1. Technical Field
The disclosure is related generally to electrical conductive specimen testing systems. More particularly, the disclosure is related to a thermal-mechanical testing apparatus for electrically conductive specimen testing systems, and a method for using the thermal-mechanical testing apparatus.
2. Related Art
Physical simulation of material processing involves the reproduction of the thermal and/or mechanical processes in the laboratory that the material is subjected to during an actual fabrication process or actual end use process. During the physical simulation, a sample of the actual material is used in a material testing machine or system capable of subjecting the sample material to the same thermal and/or mechanical processes that the material may undergo during a fabrication process or actual end use process. That is, the material testing machine or system simulates the material following the same thermal and/or mechanical profile that it would in the full scale fabrication process or end use process of the material. Typically, a sample of a material is heated and mechanically worked while various performance parameters of interest are measured and recorded by the material testing machine or system for later analysis. After the simulation is complete, the microstructure of the material may also be examined in order to verify that the material meets expected results and/or to understand the properties of the material produced during the physical simulation.

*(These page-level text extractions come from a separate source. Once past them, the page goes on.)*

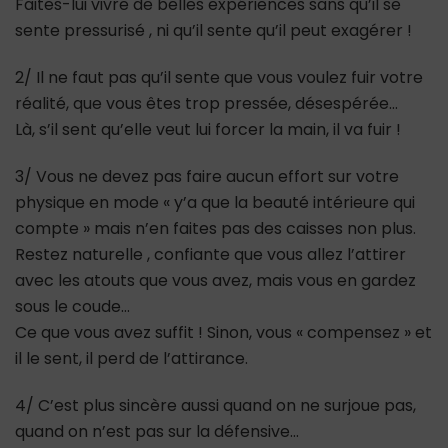
Faites-lui vivre de belles expériences sans qu’il se
sente pressurisé , ni qu’il sente qu’il peut exagérer !
2/ Il ne faut pas qu’il sente que vous voulez fuir votre
réalité, que vous êtes trop pressée, désespérée…
Là, s’il sent qu’elle veut lui forcer la main, il va fuir !
3/ Vous ne devez pas faire aucun effort sur votre
physique en mode « y’a que la beauté intérieure qui
compte » mais n’en faites pas des caisses non plus.
Restez naturelle , confiante que vous allez l’attirer
avec les atouts que vous avez, mais vous en gardez
sous le coude…
Ce que vous avez suffit ! Sinon, vous « compensez » et
il le sent, il perd de l’attirance.
4/ C’est plus sincère aussi quand on ne surjoue pas,
quand on n’est pas sur la défensive…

Depending on the capability of the material testing machine or system performing the simulation, the results can be extremely useful. These simulations have a variety of applications across the materials industry, including, Development of new processes, process improvements, and the discovery and implementation of new materials. When the physical simulation is accurate, the results can be readily transferred from the laboratory to the full size production process.
Two conventional fabrication processes simulated by material testing machines or systems are multi-stand rolling mills and multi-hit forging processes. These two simulated fabrication processes involve multiple-hit, high-speed deformation of the material during fabrication. The material testing machine or system used to simulate a multi-stand rolling mill and/or multi-hit forging typically includes two oppositely facing anvils capable of providing a compression force on a sample material positioned between the anvils. More specifically, the anvils of the testing machine or system are coupled to one or more hydraulic systems configured to allow the anvils to strike the sample material with a desired compression force and desired rate of deformation. Additionally, to properly simulate the multi-stand roll milling and/or multi-hit forging process, the material testing machine or system also provides a system for heating the sample material. More specifically, the sample material is heated during the simulation, to replicate the heating of the material during fabrication (e.g., multi-stand roll milling, multi-hit forging). The heating systems used in the simulation are typically a sub-system within material testing machine or system, or may be an independent system. These conventional heating systems typically heat only a small area (e.g., striking/compression area) of the sample material during simulation due to spatial constraints within the material testing machine or system and the need to rapidly heat and cool the material to replicate the process under study. That is, because of the limited testing space and need to heat and cool rapidly only a small area of the sample material can be heated without interfering with the simulation. In order to achieve accurate results during the simulation, it is imperative that the anvils strike or compress the heated area of the sample material.